What followed were several high-ranking chef positions with major corporations like the Hyatt and the Commodore Cruise lines. He opened a succession of restaurants around the East Bay before coming south to reap the rewards of Silicon Valley's tech boom.
"We heard that Silicon Valley was a good place to have a business, and so I came and looked," Rachogan says. "I fell in love with this place," he says, smiling as he gestures to his restaurant. Proudly he points out the elaborate woodcarvings that decorate the walls, art that he has personally selected and brought back from Thailand to share with his customers.

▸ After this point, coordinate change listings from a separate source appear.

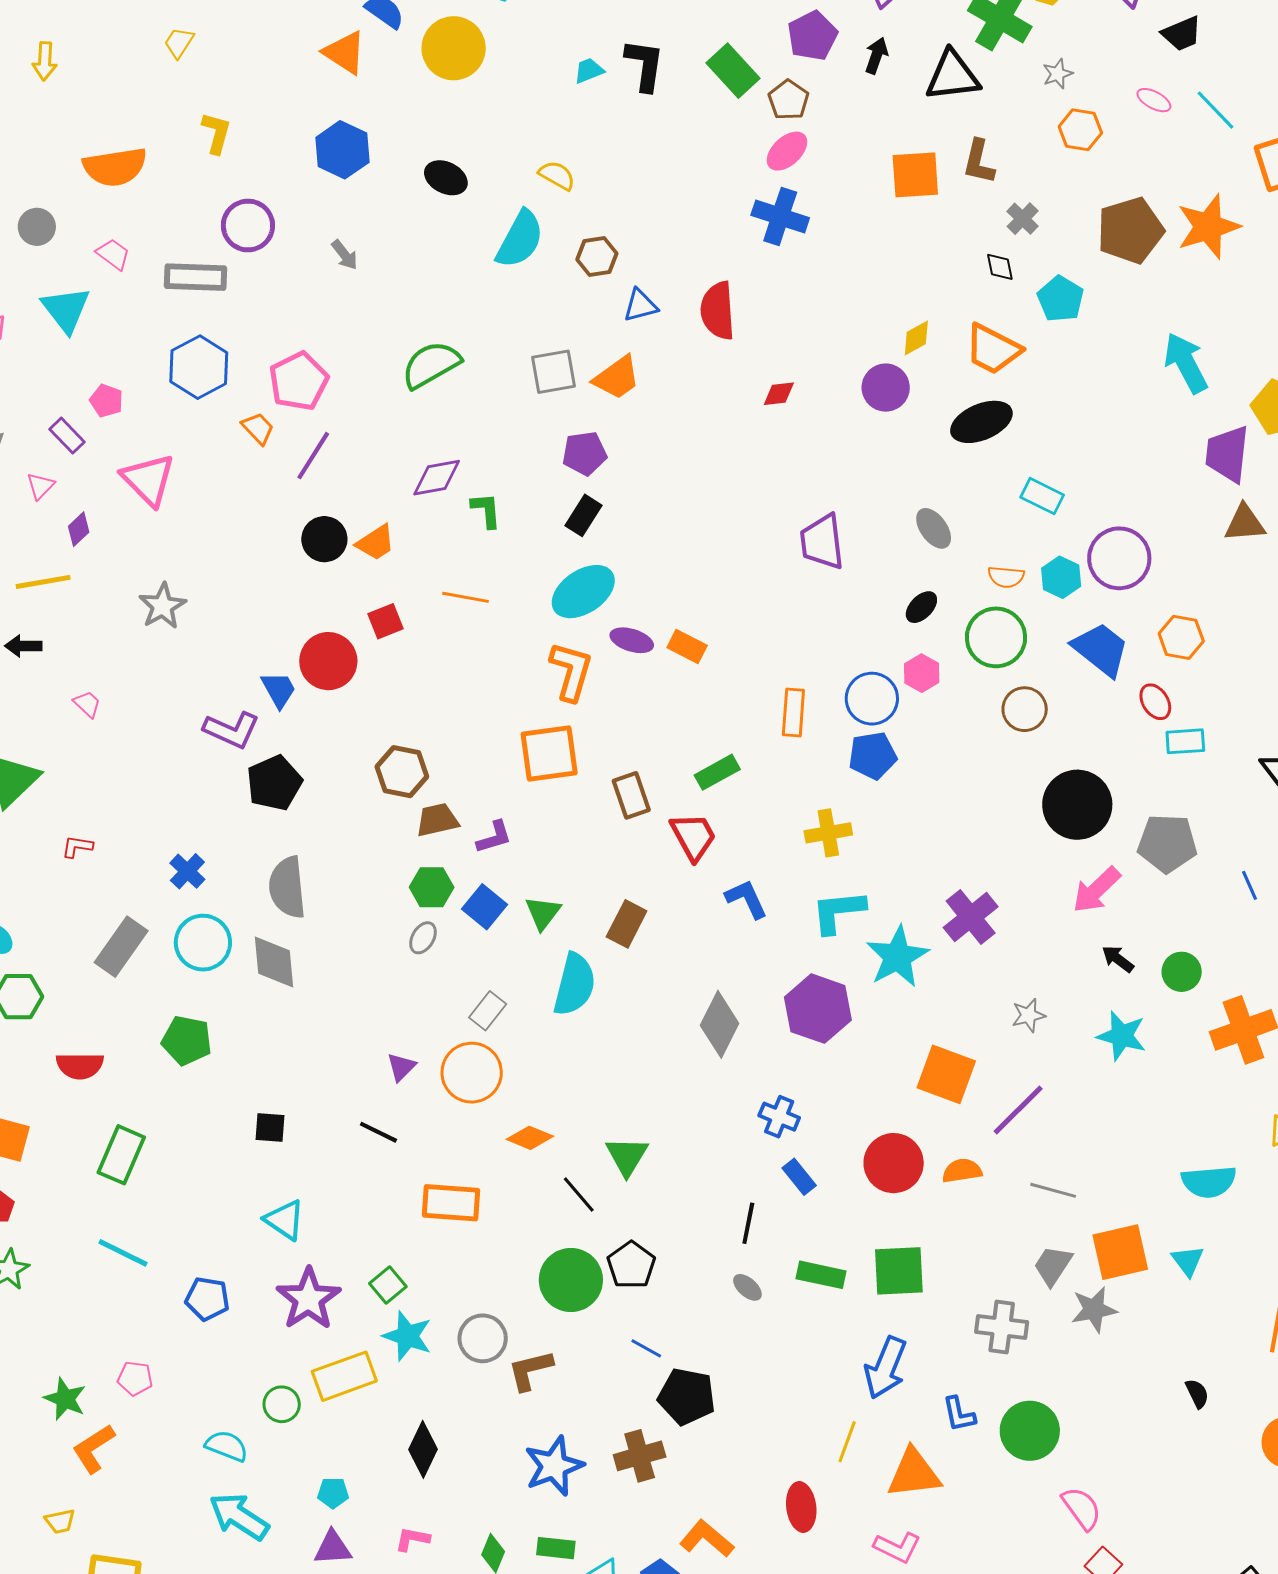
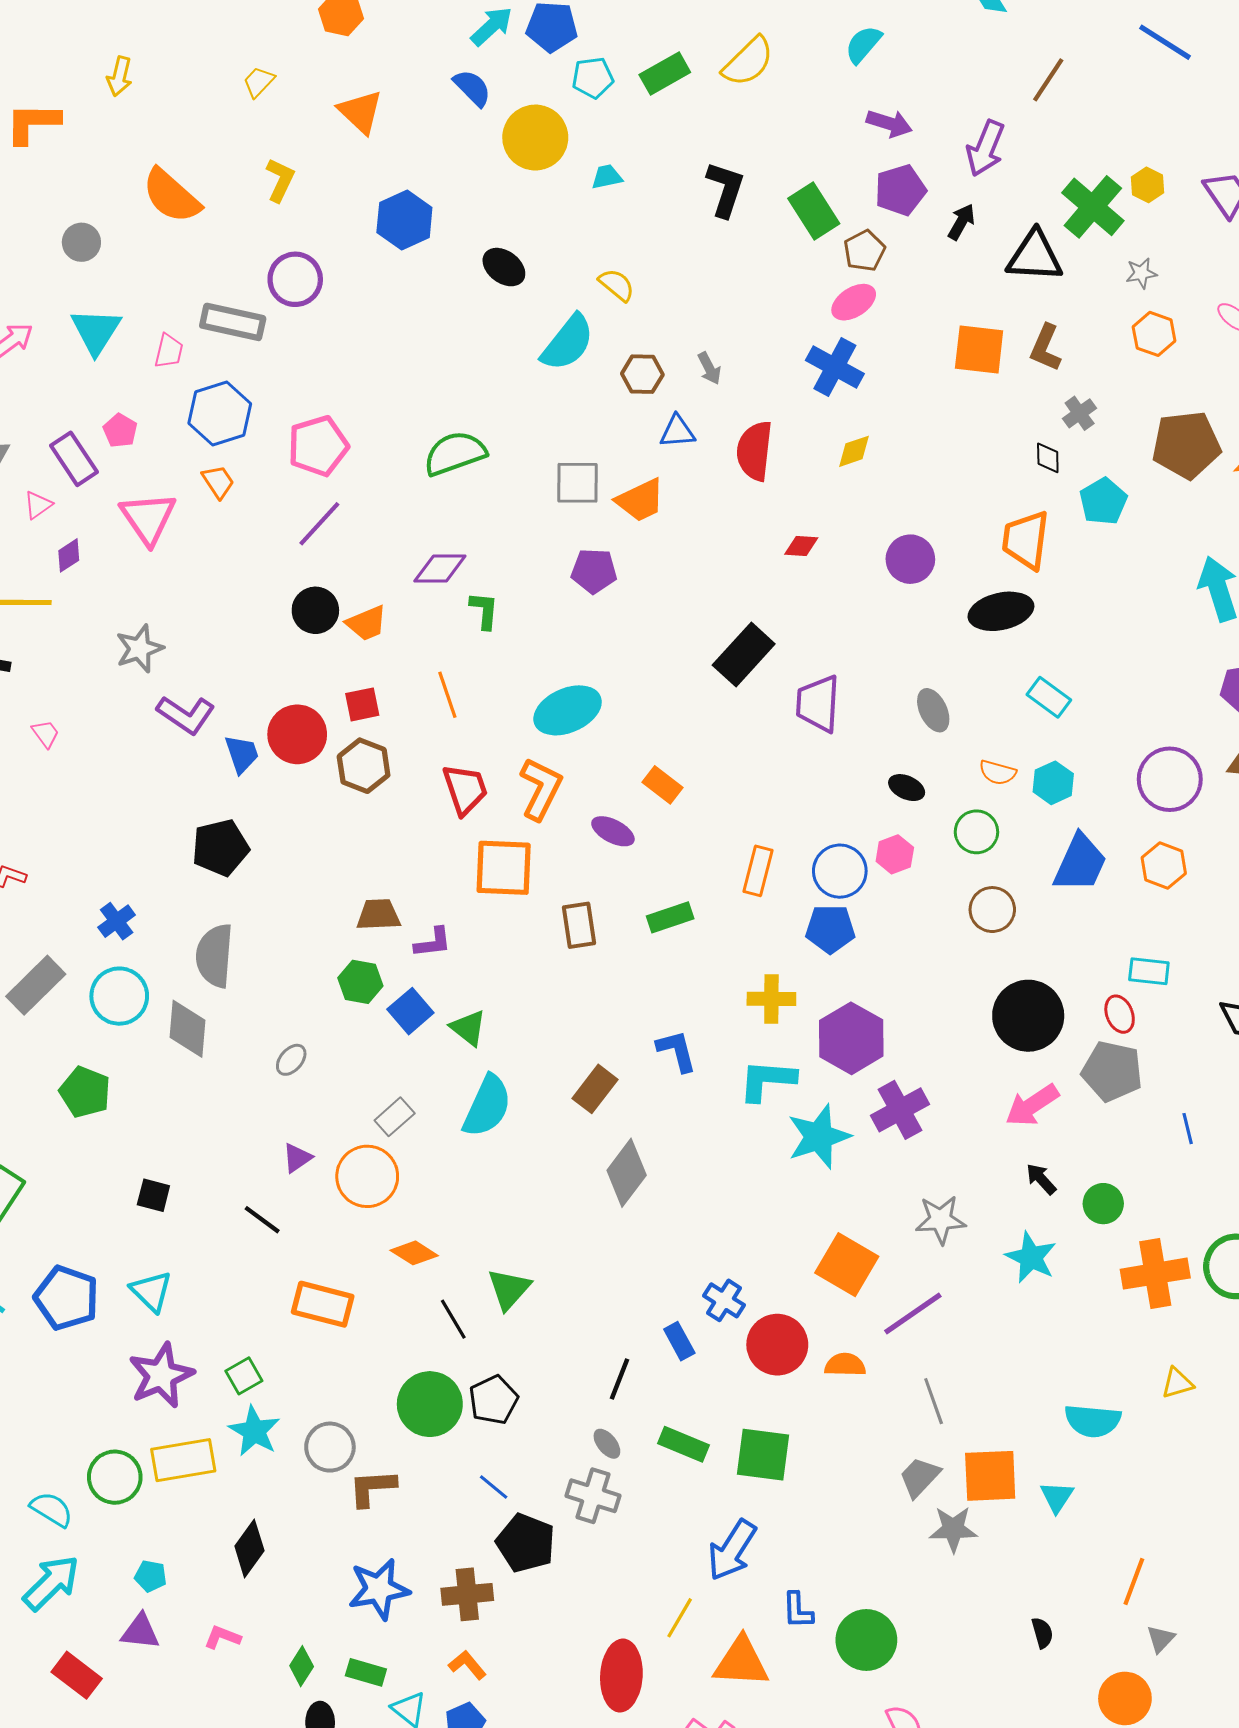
orange triangle: (345, 53) -> (360, 112), moved
cyan trapezoid: (589, 71) -> (607, 177), moved
orange semicircle: (115, 167) -> (171, 196), turned 40
pink trapezoid: (113, 254) -> (169, 351), moved, turned 57
gray arrow: (345, 255) -> (709, 368), moved
yellow diamond: (916, 338) -> (854, 451), moved
orange trapezoid: (993, 349) -> (1026, 540), turned 60
orange trapezoid: (258, 428) -> (218, 482), moved
purple rectangle: (67, 436) -> (74, 459), size x1.4
black rectangle: (584, 515) -> (744, 655), moved, size x1.5
purple circle: (1119, 558) -> (1170, 779), moved
orange line: (465, 597) -> (447, 695), turned 51
black ellipse: (921, 607) -> (907, 788), turned 60
green circle: (996, 637) -> (976, 832), size x0.7
purple ellipse: (632, 640) -> (613, 831), moved
blue trapezoid: (1101, 649) -> (1080, 863), turned 66
red ellipse: (1155, 702) -> (1120, 1014), moved
purple L-shape: (232, 730) -> (186, 715), moved
brown hexagon: (402, 772) -> (364, 766), moved
red trapezoid: (693, 836) -> (465, 789), moved
green triangle: (543, 913) -> (468, 1028), turned -39
brown rectangle: (627, 924) -> (595, 1089), moved
gray ellipse: (423, 938) -> (291, 1060), moved
purple hexagon: (818, 1009) -> (851, 1038), moved
gray star: (1028, 1015) -> (941, 1220), size x1.4
blue cross: (779, 1117) -> (724, 1300), moved
gray line: (1053, 1190) -> (934, 1401), turned 45
blue pentagon: (207, 1299) -> (67, 1298), moved, size x1.4
gray cross: (1002, 1327) -> (593, 1496), moved
green circle: (282, 1404) -> (115, 1477), size x1.4
red ellipse: (801, 1507) -> (621, 1676), size x1.4
cyan arrow: (239, 1516) -> (51, 1583), turned 92
orange L-shape: (707, 1539) -> (467, 1665), moved, size x0.7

On a recent Sunday night couples and small groups of friends slowly fill the restaurant's rows of white-linened tables and old-fashioned bistro chairs. Families gather in the half of the room decorated in the khuntok style, with bright, patterned floor pillows grouped around low tables—a traditional setting for a Northern Thai meal that ceased as custom in the early part of the last century but is still reenacted in the occasional restaurant or theatrical show.
"It's something you don't see around," Rachogan says of the khuntok style. "It's very comfortable. People sit there for hours and hours. Some people will stay until midnight. But I tell them, 'You can sit as long as you want.' "
Being Sunday, he'll be cleaning the kitchen from top to bottom, as he does every week. "Sunday is my cleaning up day," he says with a smile.
And in the morning he'll be up again before the sun, cruising down a nearly empty highway that's become even emptier since the tech economy crashed two years ago, leaving thousands unemployed. Despite his grueling work day, Rachogan is grateful he's got his job at the Mark Hopkins, which provides health insurance. He's got diabetes, and his medical costs run nearly $1,000 month. Though business at the Olarn is slowly picking up, it's not enough to justify quitting his job at the hotel.
"I'm tired," he admits, "but what can we do?"